Dataset entries:

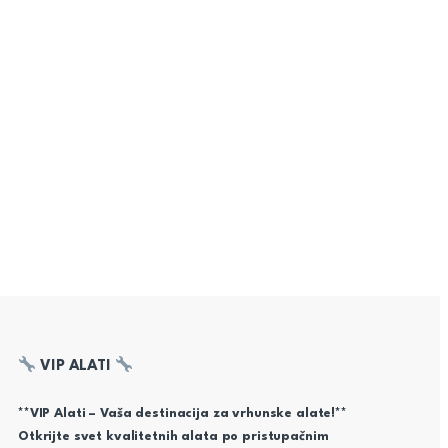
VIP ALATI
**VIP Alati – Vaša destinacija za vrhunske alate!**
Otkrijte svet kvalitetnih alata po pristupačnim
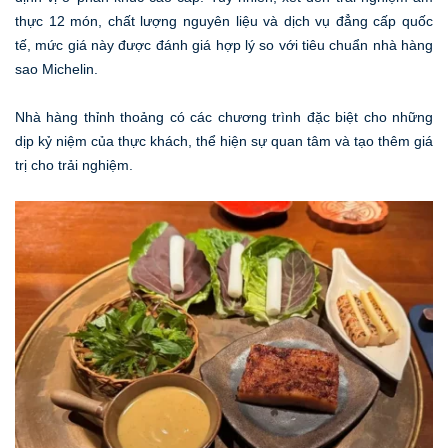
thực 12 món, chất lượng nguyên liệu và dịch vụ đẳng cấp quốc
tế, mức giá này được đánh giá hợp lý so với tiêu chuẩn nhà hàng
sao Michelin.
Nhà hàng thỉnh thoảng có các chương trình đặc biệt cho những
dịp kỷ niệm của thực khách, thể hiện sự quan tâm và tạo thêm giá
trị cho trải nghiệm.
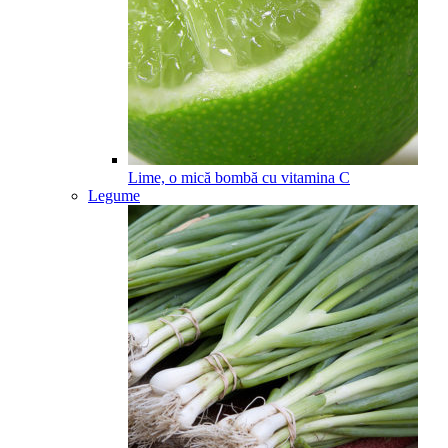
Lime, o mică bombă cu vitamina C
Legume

* * *

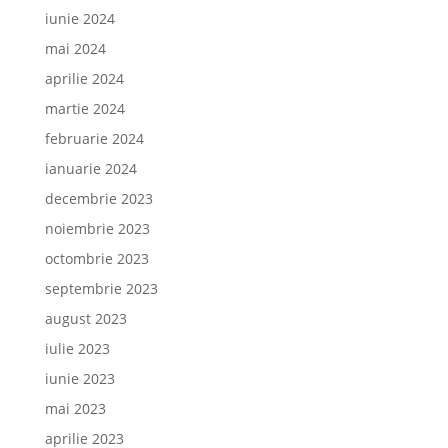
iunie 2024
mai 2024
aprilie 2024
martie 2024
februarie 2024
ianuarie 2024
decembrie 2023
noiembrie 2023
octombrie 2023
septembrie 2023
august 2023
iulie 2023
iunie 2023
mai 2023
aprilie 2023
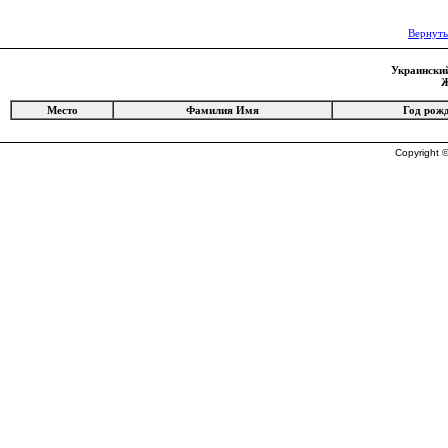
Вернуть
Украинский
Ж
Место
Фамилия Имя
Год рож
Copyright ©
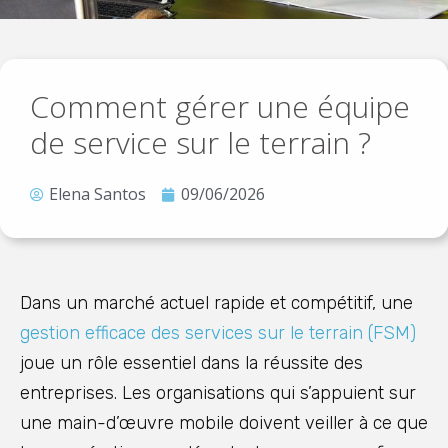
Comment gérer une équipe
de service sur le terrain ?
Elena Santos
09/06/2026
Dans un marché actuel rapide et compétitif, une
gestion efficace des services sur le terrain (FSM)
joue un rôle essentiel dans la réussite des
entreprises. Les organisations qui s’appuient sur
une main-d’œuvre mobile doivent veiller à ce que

» REQUIREMENT: The lines above from the line with "octombrie 2023" through the line with "une main-d’œuvre mobile" are to be given again word for word, with no pictures among them.

» ANSWER SECTION:
octombrie 2023
septembrie 2023
august 2023
iulie 2023
iunie 2023
mai 2023
aprilie 2023
Вернуть
Украинский
Ж
Место
Фамилия Имя
Год рож
Copyright ©
Comment gérer une équipe
de service sur le terrain ?
Elena Santos
09/06/2026
Dans un marché actuel rapide et compétitif, une
gestion efficace des services sur le terrain (FSM)
joue un rôle essentiel dans la réussite des
entreprises. Les organisations qui s’appuient sur
une main-d’œuvre mobile doivent veiller à ce que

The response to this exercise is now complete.